To perform transfer learning, use a pretrained convolutional neural network (CNN) as the base network for a YOLO v4 deep learning network. Configure the YOLO v4 deep learning network for training on a new data set by specifying the anchor boxes and the new object classes. Use the yolov4ObjectDetector object to create a custom YOLO v4 detection network from any pretrained CNN, such as ResNet-50. Then, train the network by using the trainYOLOv4ObjectDetector function.

For information about how to create a custom YOLO v4 object detector, see Create Custom YOLO v4 Object Detector.

Label Training Data for Deep Learning

You can use the Image Labeler, Video Labeler, or Ground Truth Labeler (Automated Driving Toolbox) app to interactively label pixels and export label data for training.

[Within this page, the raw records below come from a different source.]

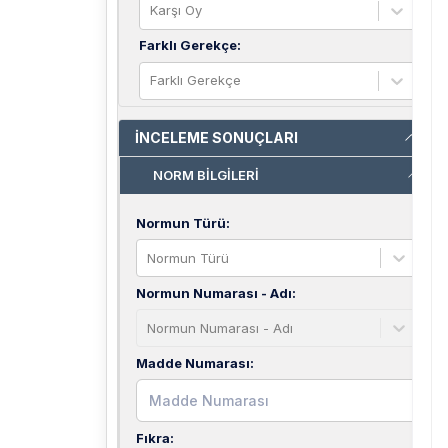
Karşı Oy
Farklı Gerekçe
:
Farklı Gerekçe
İNCELEME SONUÇLARI
NORM BİLGİLERİ
Normun Türü
:
Normun Türü
Normun Numarası - Adı
:
Normun Numarası - Adı
Madde Numarası
:
Fıkra
:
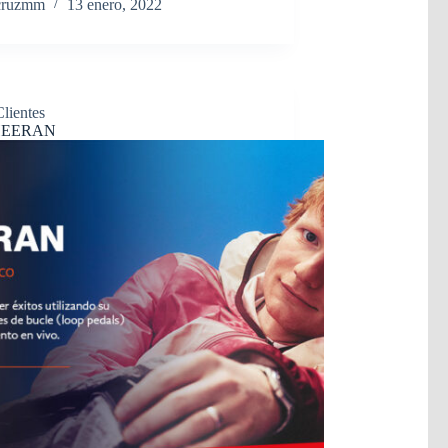
cruzmm
13 enero, 2022
Clientes
HEERAN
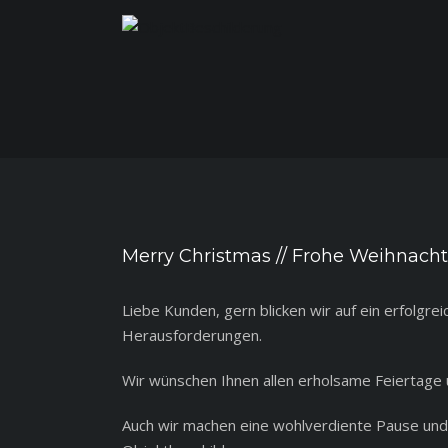
View
Larger
Merry Christmas // Frohe Weihnach
Image
Liebe Kunden, gern blicken wir auf ein erfolgr
Herausforderungen.
Wir wünschen Ihnen allen erholsame Feiertage u
Auch wir machen eine wohlverdiente Pause und 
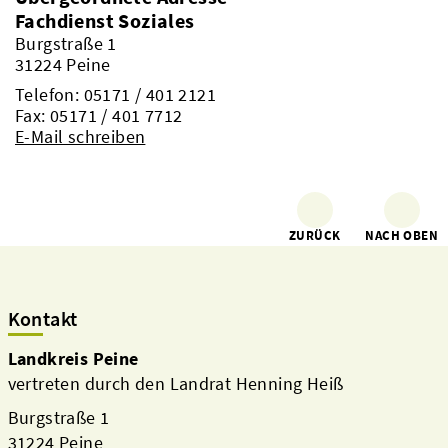
Fachdienst Soziales
Burgstraße 1
31224 Peine
Telefon:
05171 / 401 2121
Fax: 05171 / 401 7712
E-Mail schreiben
ZURÜCK
NACH OBEN
Kontakt
Landkreis Peine
vertreten durch den Landrat Henning Heiß
Burgstraße 1
31224 Peine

You can also use the apps to label axis-aligned and rotated rectangular regions of interest (ROIs) for object detection, scene labels for image classification, and pixels for semantic segmentation. To create training data from a ground truth object exported by any of the labelers, use the objectDetectorTrainingData or pixelLabelTrainingData functions. For more details, see Training Data for Object Detection and Semantic Segmentation.

References

[1] Bochkovskiy, Alexey, Chien-Yao Wang, and Hong-Yuan Mark Liao. “YOLOv4: Optimal Speed and Accuracy of Object Detection.” ArXiv:2004.10934 [Cs, Eess], April 22, 2020. https://arxiv.org/abs/2004.10934.

[2] Redmon, Joseph, Santosh Divvala, Ross Girshick, and Ali Farhadi. "You only look once: Unified, real-time object detection." In 2016 IEEE Conference on Computer Vision and Pattern Recognition (CVPR), 779–788. Las Vegas, NV: USA: IEEE, 2016. https://doi.org/10.1109/CVPR.2016.91.

[3] Simon, Martin, Stefan Milz, Karl Amende, and Horst-Michael Gross. "Complex-yolo: Real-time 3d object detection on point clouds." arXiv preprint arXiv:1803.06199 (2018).